Crisis in the Car Industry – Double dealing Bosses

Crisis in the Car Industry – Double dealing Bosses

THE ROVER crisis shows that BMW are typical capitalists, they’re double-dealing hypocrites. Rover’s last owners were prepared to fiddle the profit and loss accounts to justify whatever they wanted to do.

Bill Mullins

At the same time they said they couldn’t reveal how they made their calculations because they needed ‘commercial secrecy’!

BMW have undoubtedly “cooked the books”. Rover’s claim of “huge losses last year” is widely seen as a figment of the BMW bosses’ imagination.

Harold Musgrove, former Rover chairman, accused the company of playing a “three card trick” over the claimed £750 million losses. “This is saying the losses were greater than the whole wage bill” he claimed, calling the whole operation a ‘rape’, not just asset stripping.

Musgrove admitted that the Longbridge workers had agreed to “flexible hours” and that “they couldn’t have done any more”. He should know. He was one of many managers who drove workers to produce more and more for less and less.

Longbridge in fact increased their productivity in 1999 by an amazing 70%, up from 30 cars to 50 cars per worker per year!

Albert Bore, Labour leader of Birmingham city council, said that BMW “have stripped out 4×4 technology from Rover and exported it to a plant in the USA to produce a BMW variant of the Landrover”.

The big international car monopolies know each other’s ‘commercial secrets’. They only hide behind “the threat to competition” to sow confusion into workers’ minds.

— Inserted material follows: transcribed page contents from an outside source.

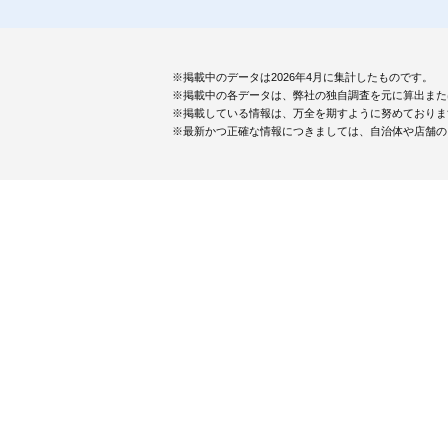
※掲載中のデータは2026年4月に集計したものです。
※掲載中の各データは、弊社の独自調査を元に算出また
※掲載している情報は、万全を期すように努めておりま
※最新かつ正確な情報につきましては、自治体や店舗の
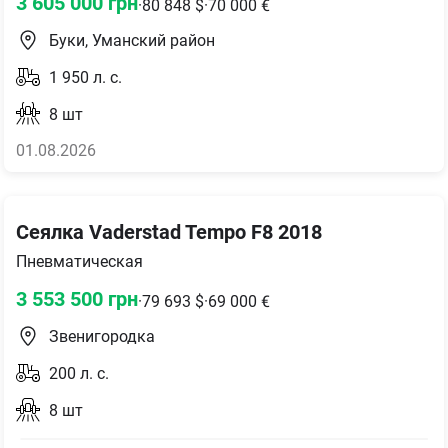
3 605 000
грн
·
80 848
$
·
70 000
€
Буки, Уманский район
1 950
л. с.
8
шт
01.08.2026
Сеялка Vaderstad Tempo F8 2018
Пневматическая
3 553 500
грн
·
79 693
$
·
69 000
€
Звенигородка
200
л. с.
8
шт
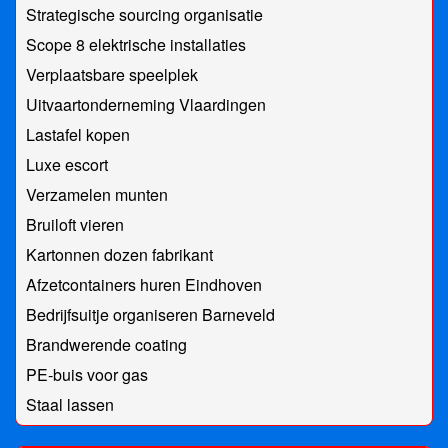
Strategische sourcing organisatie
Scope 8 elektrische installaties
Verplaatsbare speelplek
Uitvaartonderneming Vlaardingen
Lastafel kopen
Luxe escort
Verzamelen munten
Bruiloft vieren
Kartonnen dozen fabrikant
Afzetcontainers huren Eindhoven
Bedrijfsuitje organiseren Barneveld
Brandwerende coating
PE-buis voor gas
Staal lassen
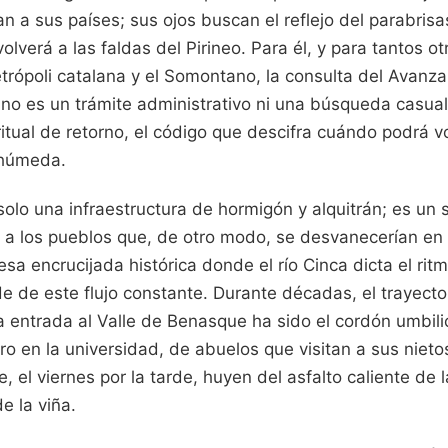
an a sus países; sus ojos buscan el reflejo del parabri
olverá a las faldas del Pirineo. Para él, y para tantos ot
etrópoli catalana y el Somontano, la consulta del Avanz
no es un trámite administrativo ni una búsqueda casual
itual de retorno, el código que descifra cuándo podrá vol
 húmeda.
solo una infraestructura de hormigón y alquitrán; es un s
 a los pueblos que, de otro modo, se desvanecerían en e
sa encrucijada histórica donde el río Cinca dicta el rit
e de este flujo constante. Durante décadas, el trayecto
a entrada al Valle de Benasque ha sido el cordón umbili
o en la universidad, de abuelos que visitan a sus nieto
, el viernes por la tarde, huyen del asfalto caliente de 
e la viña.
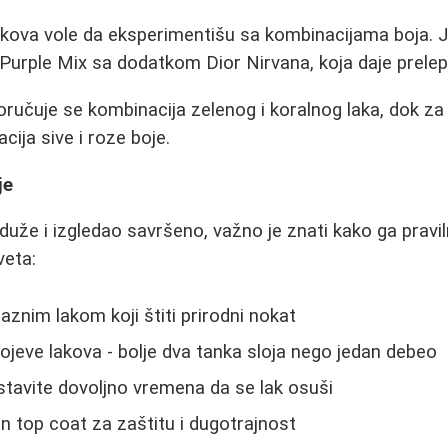
lakova vole da eksperimentišu sa kombinacijama boja. 
 Purple Mix sa dodatkom Dior Nirvana, koja daje prelep
oručuje se kombinacija zelenog i koralnog laka, dok za
ija sive i roze boje.
je
 duže i izgledao savršeno, važno je znati kako ga pravi
veta:
aznim lakom koji štiti prirodni nokat
ojeve lakova - bolje dva tanka sloja nego jedan debeo
tavite dovoljno vremena da se lak osuši
an top coat za zaštitu i dugotrajnost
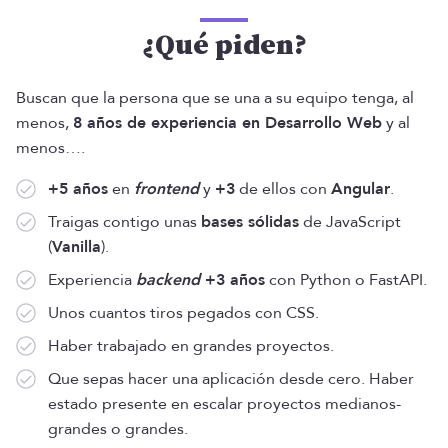
¿Qué piden?
Buscan que la persona que se una a su equipo tenga, al
menos,
8 años de experiencia en Desarrollo Web
y al
menos….
+5 años
en
frontend
y
+3
de ellos con
Angular
.
Traigas contigo unas
bases sólidas
de JavaScript
(
Vanilla
).
Experiencia
backend
+3 años
con Python o FastAPI.
Unos cuantos tiros pegados con CSS.
Haber trabajado en grandes proyectos.
Que sepas hacer una aplicación desde cero. Haber
estado presente en escalar proyectos medianos-
grandes o grandes.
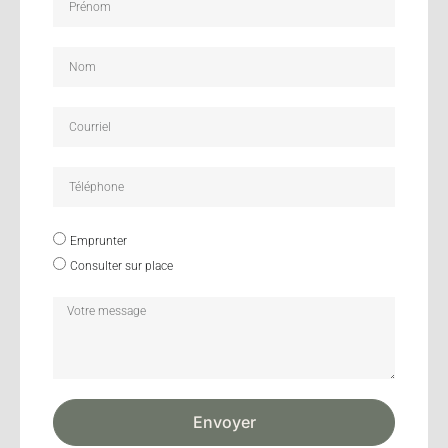
Emprunter
Consulter sur place
Envoyer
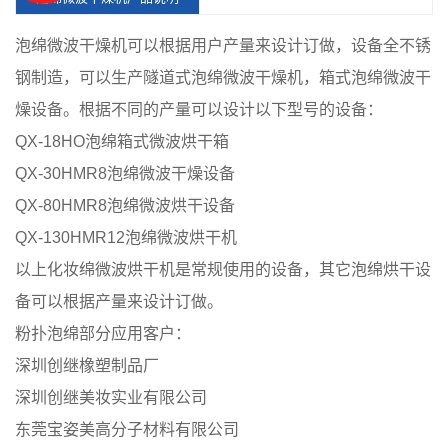
泡绵
微波干燥机
可以根据用户产量来设计订做，设备全不锈
钢制造，可以生产隧道式泡绵微波干燥机，箱式泡绵微波干
燥设备。根据不同的产量可以设计以下型号的设备：
QX-18HO泡绵箱式微波烘干箱
QX-30HMR8泡绵微波干燥设备
QX-80HMR8泡绵微波烘干设备
QX-130HMR12泡绵微波烘干机
以上化妆绵微波烘干机是常规使用的设备，其它泡绵烘干设
备可以根据产量来设计订做。
粉扑泡绵部分应用客户：
深圳创继橡塑制品厂
深圳创继美妆实业有限公司
东莞宝姿美高分子材料有限公司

Price-rigging between the big companies is now well exposed. In Britain cars cost at least 15% more than the same cars on the continent. Big dealers in Britain secretly conspired with the manufacturers for years to keep their prices artificially higher.

Under private ownership, you can’t get to the bottom of the big monopolies’ financial jiggery-pokery. But the unions should demand complete transparency of the capitalists’ accounts.

The unions should use this demand to prove again the need for public ownership and democratic workers’ control in Rover and the rest of the car industry.